Başkan Güner, Ankara Hukuk Fakültesi'nin Kuruluş Yıldönümüne Katıldı

15.12.2024 - Pazar 06:24

Çankaya Belediye Başkanı Hüseyin Can Güner, Ankara Üniversitesi Hukuk Fakültesi’nin Kuruluşunun 99. Yıldönümü Töreni’ne katıldı. Ankara Üniversitesi Hukuk Fakültesi'nde düzenlenen merasimde Lider Güner, "Ankara Hukuklu Olmak" başlıklı söyleşide okul yıllarına ait anılarını iştirakçilerle paylaştı.

 

Hüseyin Can Güner: “Ankara Hukuklu olmak hem ayrıcalık hem de yargı, adalet ve hakkaniyet manasında bir sorumluluktur.”

Çankaya Belediye Başkanı Hüseyin Can Güner, Ankara Üniversitesi Hukuk Fakültesi’nin Kuruluşunun 99. Yıldönümü Töreni’ne katıldı. Ankara Üniversitesi Hukuk Fakültesi'nde düzenlenen merasimde Lider Güner, "Ankara Hukuklu Olmak" başlıklı özel oturumda konuşmacı olarak yer aldı. Ankara Üniversitesi Hukuk Fakültesi Dekanı Prof. Dr. Muharrem Özkan'ın oturum lideri olduğu söyleşide Lider Güner'in yanı sıra eski Anayasa Mahkemesi Lideri Tülay Tuğcu, Türkiye Barolar Birliği Başkanı Erinç Sağkan ve Gazeteci Çiğdem Toker de üniversite anılarını iştirakçilerle paylaştı.

BELEDİYE BAŞKANLIĞI VAZİFEMDE ANKARA HUKUKUN KATKISI BÜYÜK
Başkan Hüseyin Can Güner, Ankara Hukuklu olmaktan gurur duyduğunu belirttiği konuşmasında şunları söyledi;

"Burada Anayasa Mahkemesi'nin ilk kadın başkanı ve hem bugünkü sunumu hem de sohbetindeki zarafetiyle bulunduğu vazifesi Ankara Hukuklu olarak yaptığını hissettiren bir isim olan Tülay Tuğcu ile, araştırmacı gazeteciliğin azaldığı bir periyotta cüretle bu işi yapan Çiğdem Toker ile, benim fakültede kendisinden ders aldığım ve bugün moderatörlüğüyle bizi buluşturan saygıdeğer Muharrem Hocamızla ve Ankara Barosu'nda avukatlık mesleğine birinci adım attığım gün bana cübbemi giydiren ve Türkiye Barolar Birliği'nde hukukun üstünlüğünü büyük bir özveri ile savunan Erinç Sağkan Liderimle birlikte burada ve sizlerle birlikte olmak benim için çok gurur verici.
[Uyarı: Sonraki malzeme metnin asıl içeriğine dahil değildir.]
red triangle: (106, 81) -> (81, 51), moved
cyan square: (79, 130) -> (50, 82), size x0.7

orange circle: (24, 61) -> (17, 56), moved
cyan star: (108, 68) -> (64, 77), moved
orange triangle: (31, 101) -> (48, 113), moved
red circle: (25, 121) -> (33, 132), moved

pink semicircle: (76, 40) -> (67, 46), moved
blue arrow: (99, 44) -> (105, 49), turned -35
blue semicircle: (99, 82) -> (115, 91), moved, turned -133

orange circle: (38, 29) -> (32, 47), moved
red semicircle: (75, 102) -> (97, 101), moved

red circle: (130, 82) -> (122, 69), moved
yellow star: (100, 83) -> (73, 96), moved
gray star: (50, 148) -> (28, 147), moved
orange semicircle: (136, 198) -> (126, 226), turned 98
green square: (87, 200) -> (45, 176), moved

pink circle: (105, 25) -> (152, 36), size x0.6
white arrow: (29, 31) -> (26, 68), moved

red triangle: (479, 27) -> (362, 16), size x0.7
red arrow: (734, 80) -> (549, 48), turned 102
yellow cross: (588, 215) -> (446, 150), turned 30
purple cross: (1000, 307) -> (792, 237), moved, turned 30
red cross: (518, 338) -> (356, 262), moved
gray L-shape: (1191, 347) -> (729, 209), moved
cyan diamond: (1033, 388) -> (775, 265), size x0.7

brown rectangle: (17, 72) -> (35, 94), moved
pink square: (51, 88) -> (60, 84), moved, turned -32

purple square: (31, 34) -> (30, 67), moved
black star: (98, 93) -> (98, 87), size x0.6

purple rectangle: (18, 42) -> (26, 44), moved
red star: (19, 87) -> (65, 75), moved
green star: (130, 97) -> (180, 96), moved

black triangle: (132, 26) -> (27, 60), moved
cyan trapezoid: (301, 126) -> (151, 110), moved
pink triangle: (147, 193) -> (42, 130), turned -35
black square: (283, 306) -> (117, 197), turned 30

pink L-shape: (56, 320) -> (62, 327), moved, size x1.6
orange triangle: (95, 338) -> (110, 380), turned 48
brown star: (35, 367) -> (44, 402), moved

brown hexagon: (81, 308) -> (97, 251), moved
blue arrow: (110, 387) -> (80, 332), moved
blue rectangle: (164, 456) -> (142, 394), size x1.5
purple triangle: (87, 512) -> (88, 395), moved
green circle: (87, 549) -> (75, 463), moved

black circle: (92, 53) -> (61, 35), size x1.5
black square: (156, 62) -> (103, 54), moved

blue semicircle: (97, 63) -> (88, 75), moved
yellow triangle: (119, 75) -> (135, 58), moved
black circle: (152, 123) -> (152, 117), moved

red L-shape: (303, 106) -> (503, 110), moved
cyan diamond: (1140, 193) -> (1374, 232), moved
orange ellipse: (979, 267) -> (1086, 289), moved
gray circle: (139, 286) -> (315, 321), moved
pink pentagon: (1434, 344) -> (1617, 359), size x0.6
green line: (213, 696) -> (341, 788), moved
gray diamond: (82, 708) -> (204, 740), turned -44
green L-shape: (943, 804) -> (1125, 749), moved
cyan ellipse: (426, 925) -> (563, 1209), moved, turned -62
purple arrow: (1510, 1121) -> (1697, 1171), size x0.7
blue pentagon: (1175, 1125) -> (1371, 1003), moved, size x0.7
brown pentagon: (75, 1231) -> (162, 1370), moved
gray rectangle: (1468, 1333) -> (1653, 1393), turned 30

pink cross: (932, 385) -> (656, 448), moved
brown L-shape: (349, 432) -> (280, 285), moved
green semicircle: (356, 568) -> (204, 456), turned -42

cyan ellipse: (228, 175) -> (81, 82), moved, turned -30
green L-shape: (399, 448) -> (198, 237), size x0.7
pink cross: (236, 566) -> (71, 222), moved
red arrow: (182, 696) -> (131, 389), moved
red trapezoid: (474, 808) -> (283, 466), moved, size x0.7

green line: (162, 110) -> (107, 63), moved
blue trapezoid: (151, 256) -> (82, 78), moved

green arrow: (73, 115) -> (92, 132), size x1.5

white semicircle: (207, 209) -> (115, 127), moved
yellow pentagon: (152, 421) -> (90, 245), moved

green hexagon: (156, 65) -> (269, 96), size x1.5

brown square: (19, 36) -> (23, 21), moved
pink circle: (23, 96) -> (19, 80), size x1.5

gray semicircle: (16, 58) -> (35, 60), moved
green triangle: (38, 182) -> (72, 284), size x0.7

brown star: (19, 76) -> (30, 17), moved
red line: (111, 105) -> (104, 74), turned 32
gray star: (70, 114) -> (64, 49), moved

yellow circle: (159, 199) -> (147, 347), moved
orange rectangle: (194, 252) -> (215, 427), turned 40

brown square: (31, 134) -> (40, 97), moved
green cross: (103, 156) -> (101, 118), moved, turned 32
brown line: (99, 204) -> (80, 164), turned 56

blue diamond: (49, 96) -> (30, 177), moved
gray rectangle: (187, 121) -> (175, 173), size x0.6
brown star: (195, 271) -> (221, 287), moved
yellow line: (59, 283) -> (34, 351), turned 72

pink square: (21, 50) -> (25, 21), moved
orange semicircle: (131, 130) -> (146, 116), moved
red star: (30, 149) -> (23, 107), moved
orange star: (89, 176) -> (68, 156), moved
Muharrem Hocamla sohbet ederken kendisi Ankara Hukuk Fakültesi ve Çankaya'nın benzerliğinden bahsetti. Bu sohbet bende de farklı hisler uyandırdı. Çankaya dediğimizde herkes için birinci akla gelen daima Cumhuriyet, Atatürk, ihtilaller, Cumhuriyet'in kuruluş yıllarından bugüne kadar gelen süreçte meşakkatli yollardan geçilmesine karşın dimdik ayakta duran bir kent olmuştur. Ankara Hukuk'a baktığımızda da tıpkı şeyi görmek mümkün. Ankara Hukuk'a girdiğim birinci anlarda bu türlü bir hayalim yoktu lakin bugün öğrencilik hayatımı geçirdiğim, gururla mezun olduğum okulumun da içerisinde bulunduğu bir ilçede lokal yönetici olarak bulunuyorum. Ankara Hukuklu olmanın hem bu vazifeye geldiğim süreçteki siyasi ve toplumsal hayatımda hem de misyona geldikten sonraki adaptasyonum ve çalışma azmimde bana çok katkısı olduğunu söyleyebilirim."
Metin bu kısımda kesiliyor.